2677, 14 September 2008
A Roadmap for Kashmir Firdaus AhmedFreelancere-mail: firdyahmed@yahoo.com
The crisis having blown over, Kashmir is currently simmering. With the Hurriyat having tasted blood it is looking to exercise a spoilers' influence on the forthcoming elections to the state assembly. Both political parties, the PDP and the NC, are angling to represent their core constituency comprising the Valley, with Jammu written off to the BJP after the right wing led agitation there. The Congress having scored a self-goal is out for the count. With the situation delicately poised to return to business as usual, it is appropriate to take stock of the unusual summer in Kashmir.
The foremost change has been in the manner the Indian state has permitted the Valley to let off steam. The Governor, recalling his earlier experience in the Defence and Home ministries in the early Nineties when similar agitations rocked the Valley, decided on a novel course of action. On his direction space was created for the agitations to vent their angst through a policy of calculated temporary relocation of security forces pickets. This prevented confrontations resulting in Gao Kadal like situations. The restraint can only be attributed to wisdom and exercise of moral courage on part of the Governor. As was the case with sympathetic handling of the Hazrat Bal incident, this demonstration of empathy with the Kashmiris could prove a turning point if capitalised on adequately.

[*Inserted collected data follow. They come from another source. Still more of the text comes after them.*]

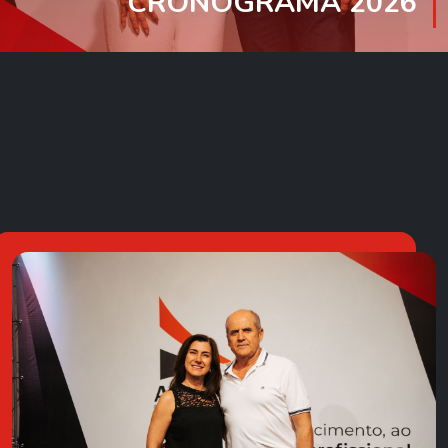
CRONOGRAMA 2026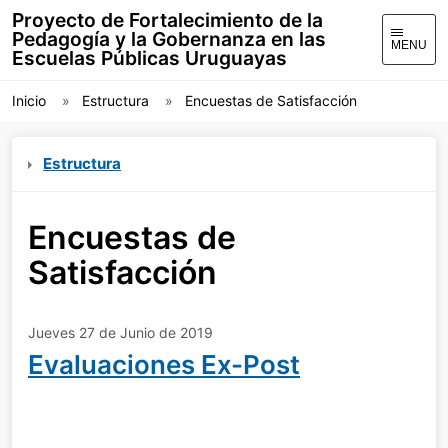
Proyecto de Fortalecimiento de la
Pedagogía y la Gobernanza en las
MENU
Escuelas Públicas Uruguayas
Inicio
Estructura
Encuestas de Satisfacción
Estructura
Encuestas de
Satisfacción
Jueves 27 de Junio de 2019
Evaluaciones Ex-Post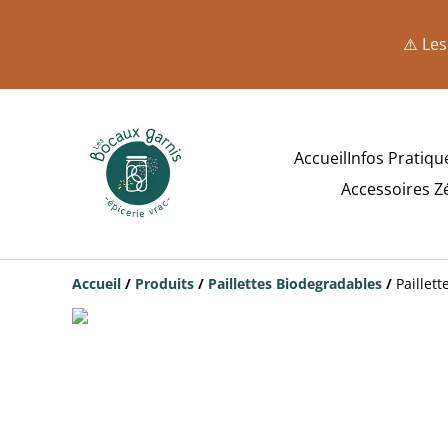
⚠️ Les
Accueil
Infos Pratiqu
Accessoires Z
Accueil
/
Produits
/
Paillettes Biodegradables
/
Paillett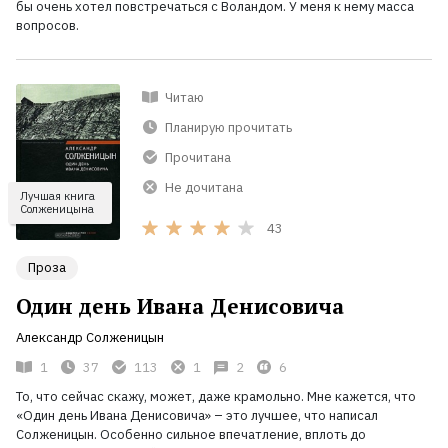
бы очень хотел повстречаться с Воландом. У меня к нему масса
вопросов.
Читаю
Планирую прочитать
Прочитана
Не дочитана
Лучшая книга
Солженицына
43
Проза
Один день Ивана Денисовича
Александр Солженицын
1
37
113
1
2
6
То, что сейчас скажу, может, даже крамольно. Мне кажется, что
«Один день Ивана Денисовича» – это лучшее, что написал
Солженицын. Особенно сильное впечатление, вплоть до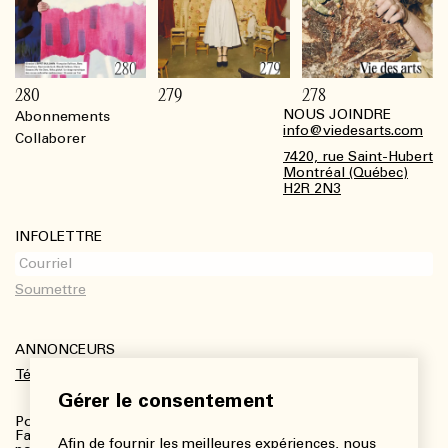
280
279
278
NOUS JOINDRE
Abonnements
Footer
info@viedesarts.com
Collaborer
7420, rue Saint-Hubert
Montréal (Québec)
H2R 2N3
INFOLETTRE
ANNONCEURS
Télécharger le kit média
Gérer le consentement
Pour plus de renseignements :
Fanny Charbonneau, Responsable des communications,
Afin de fournir les meilleures expériences, nous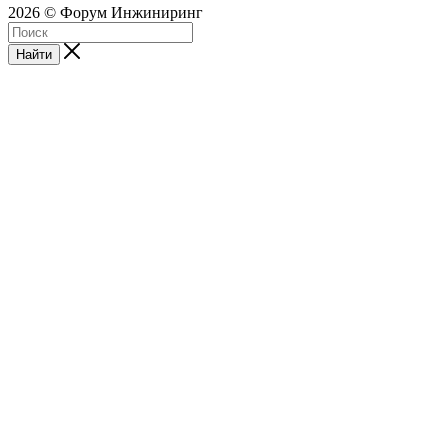
2026 © Форум Инжиниринг
Найти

NN Vohra, having earlier been the latest of the line of central interlocutors with the political forces in Kashmir, has placed himself in a position of moral strength. With his intimate knowledge of India's position, its limits and possibilities , he could now convert the situation to India's advantage by engaging the separatists. The success of this would maximally be the extent the separatists participate in the democratic process and minimally to the extent they manage to disrupt it. Towards this end, the concept of 'azadi' requires to be reframed to mean that the constitutional freedoms permitted all Indian citizens also reach the Kashmiri in full measure without the coercive apparatus of the state . The happy conjuncture of restraint from the opposite camp with the UJC also requiring restraint of its cadres, even if for tactical reasons, should be capitalised on to broach the idea of a ceasefire. The month of fasting had once earlier in 2000 served as a time for 'non-initiation of combat operations', Indian euphemism for ceasefire.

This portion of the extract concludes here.